## Records supplied
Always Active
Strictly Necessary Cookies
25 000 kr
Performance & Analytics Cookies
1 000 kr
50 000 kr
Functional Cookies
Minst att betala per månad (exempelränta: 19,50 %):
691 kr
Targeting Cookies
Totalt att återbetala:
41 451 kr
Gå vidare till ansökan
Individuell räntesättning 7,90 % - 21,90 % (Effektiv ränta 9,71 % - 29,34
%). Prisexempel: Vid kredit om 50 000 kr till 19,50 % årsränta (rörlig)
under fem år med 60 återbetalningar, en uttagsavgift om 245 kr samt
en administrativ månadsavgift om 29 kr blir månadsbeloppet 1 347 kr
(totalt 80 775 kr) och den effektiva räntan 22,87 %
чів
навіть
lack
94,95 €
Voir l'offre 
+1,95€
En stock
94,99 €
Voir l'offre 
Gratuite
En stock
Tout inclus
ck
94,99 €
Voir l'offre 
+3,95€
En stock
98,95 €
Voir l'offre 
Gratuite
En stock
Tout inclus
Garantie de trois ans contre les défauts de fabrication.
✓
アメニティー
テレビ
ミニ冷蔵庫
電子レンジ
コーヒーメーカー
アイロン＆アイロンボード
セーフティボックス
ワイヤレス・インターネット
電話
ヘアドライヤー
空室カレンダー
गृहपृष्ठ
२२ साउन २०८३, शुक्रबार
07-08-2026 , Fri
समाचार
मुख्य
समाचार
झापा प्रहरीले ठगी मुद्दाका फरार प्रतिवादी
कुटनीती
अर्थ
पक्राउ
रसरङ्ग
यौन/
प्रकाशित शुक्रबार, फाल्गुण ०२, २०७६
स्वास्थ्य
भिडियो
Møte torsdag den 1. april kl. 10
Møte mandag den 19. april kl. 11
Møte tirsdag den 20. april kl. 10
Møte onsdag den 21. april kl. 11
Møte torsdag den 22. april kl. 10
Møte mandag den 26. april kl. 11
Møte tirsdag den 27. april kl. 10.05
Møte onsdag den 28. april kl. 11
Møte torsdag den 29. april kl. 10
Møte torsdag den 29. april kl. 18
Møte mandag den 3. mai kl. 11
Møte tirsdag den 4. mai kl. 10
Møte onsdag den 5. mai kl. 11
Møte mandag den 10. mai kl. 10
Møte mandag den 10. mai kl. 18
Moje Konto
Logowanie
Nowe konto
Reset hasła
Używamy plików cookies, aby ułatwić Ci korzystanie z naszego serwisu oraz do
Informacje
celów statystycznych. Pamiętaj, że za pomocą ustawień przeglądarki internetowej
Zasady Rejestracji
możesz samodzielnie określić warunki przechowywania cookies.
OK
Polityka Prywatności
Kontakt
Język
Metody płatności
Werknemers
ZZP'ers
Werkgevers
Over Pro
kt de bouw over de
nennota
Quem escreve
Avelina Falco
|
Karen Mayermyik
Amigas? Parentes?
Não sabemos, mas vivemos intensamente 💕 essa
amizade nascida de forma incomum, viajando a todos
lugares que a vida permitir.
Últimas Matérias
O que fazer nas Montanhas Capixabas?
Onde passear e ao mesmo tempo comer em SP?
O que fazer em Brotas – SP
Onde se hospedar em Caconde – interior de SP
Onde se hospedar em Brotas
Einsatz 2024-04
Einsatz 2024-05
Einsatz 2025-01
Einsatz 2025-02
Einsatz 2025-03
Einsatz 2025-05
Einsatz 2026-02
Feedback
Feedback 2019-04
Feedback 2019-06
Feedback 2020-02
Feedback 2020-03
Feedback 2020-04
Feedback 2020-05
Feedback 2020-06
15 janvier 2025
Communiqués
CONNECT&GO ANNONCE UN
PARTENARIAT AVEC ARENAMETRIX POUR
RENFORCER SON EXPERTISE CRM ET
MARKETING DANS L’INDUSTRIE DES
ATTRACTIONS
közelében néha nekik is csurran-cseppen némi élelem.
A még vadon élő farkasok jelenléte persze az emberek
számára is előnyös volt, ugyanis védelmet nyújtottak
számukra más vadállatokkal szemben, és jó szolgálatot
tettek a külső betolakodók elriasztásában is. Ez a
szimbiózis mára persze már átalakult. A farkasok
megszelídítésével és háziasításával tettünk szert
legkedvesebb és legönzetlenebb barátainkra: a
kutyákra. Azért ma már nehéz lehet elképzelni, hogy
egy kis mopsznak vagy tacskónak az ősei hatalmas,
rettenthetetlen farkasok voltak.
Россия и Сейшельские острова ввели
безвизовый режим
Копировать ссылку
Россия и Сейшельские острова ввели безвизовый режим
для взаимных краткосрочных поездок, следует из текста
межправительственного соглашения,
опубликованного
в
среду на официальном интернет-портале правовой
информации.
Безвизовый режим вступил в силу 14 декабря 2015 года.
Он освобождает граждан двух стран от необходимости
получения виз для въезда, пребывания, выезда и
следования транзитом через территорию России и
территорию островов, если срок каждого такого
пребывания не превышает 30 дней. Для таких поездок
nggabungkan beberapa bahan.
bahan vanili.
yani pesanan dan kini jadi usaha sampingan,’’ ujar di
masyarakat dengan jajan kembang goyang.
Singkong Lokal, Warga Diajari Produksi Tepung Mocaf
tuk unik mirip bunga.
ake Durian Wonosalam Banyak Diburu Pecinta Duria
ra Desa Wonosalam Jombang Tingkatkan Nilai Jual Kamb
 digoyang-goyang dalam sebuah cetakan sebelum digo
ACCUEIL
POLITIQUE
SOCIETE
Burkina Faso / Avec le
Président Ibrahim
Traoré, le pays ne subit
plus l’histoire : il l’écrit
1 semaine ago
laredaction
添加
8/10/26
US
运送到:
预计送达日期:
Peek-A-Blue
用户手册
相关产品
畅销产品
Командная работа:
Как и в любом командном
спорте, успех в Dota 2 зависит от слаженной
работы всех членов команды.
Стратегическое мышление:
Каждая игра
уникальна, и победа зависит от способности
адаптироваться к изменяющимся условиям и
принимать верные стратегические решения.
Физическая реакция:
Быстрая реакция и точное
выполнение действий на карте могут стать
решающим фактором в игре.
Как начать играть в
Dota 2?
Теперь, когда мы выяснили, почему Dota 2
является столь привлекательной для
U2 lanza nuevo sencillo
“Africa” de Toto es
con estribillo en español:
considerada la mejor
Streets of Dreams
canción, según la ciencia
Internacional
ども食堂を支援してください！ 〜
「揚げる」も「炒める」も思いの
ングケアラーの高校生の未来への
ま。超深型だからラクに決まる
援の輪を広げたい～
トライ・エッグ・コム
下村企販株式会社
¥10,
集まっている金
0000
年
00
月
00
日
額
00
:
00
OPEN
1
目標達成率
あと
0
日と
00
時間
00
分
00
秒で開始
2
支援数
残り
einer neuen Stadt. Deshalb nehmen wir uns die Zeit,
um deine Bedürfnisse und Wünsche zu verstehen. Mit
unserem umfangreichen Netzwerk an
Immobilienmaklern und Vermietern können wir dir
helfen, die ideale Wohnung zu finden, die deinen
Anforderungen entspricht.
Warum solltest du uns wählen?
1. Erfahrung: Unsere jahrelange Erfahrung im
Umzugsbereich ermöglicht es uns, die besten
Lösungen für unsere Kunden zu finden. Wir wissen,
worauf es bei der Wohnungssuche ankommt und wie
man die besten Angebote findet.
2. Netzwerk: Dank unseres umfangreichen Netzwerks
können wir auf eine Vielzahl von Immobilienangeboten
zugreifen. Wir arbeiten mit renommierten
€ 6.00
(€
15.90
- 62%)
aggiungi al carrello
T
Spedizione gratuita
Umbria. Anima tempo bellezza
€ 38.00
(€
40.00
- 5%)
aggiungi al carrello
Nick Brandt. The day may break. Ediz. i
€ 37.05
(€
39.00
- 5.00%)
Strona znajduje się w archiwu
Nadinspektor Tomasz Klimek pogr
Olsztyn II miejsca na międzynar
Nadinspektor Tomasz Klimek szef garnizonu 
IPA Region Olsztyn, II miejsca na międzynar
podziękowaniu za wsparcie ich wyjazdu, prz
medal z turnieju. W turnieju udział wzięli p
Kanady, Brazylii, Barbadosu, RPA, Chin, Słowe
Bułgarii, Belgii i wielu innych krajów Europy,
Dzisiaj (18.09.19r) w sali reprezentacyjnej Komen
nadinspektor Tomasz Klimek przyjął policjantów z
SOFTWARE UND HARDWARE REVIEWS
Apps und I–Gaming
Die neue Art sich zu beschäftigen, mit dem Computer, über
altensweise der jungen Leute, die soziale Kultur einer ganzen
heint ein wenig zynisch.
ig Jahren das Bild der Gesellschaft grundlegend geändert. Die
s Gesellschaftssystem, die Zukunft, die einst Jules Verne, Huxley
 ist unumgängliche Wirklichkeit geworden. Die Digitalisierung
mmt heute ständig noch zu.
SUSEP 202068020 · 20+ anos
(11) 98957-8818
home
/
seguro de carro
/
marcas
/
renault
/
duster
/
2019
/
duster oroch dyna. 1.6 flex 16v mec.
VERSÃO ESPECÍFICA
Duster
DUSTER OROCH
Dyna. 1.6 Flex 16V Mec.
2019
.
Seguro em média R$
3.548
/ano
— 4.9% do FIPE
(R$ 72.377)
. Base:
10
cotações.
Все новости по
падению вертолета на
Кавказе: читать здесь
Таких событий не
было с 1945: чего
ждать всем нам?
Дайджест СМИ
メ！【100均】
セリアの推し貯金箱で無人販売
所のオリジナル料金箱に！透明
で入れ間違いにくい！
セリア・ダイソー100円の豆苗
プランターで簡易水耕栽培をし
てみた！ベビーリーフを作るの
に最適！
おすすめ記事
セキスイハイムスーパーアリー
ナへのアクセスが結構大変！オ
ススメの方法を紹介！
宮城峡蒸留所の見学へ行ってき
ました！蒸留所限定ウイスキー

## Task directions
Report every line from the listing above where the string "tempo" can be found.

## Result
Onde passear e ao mesmo tempo comer em SP?
Umbria. Anima tempo bellezza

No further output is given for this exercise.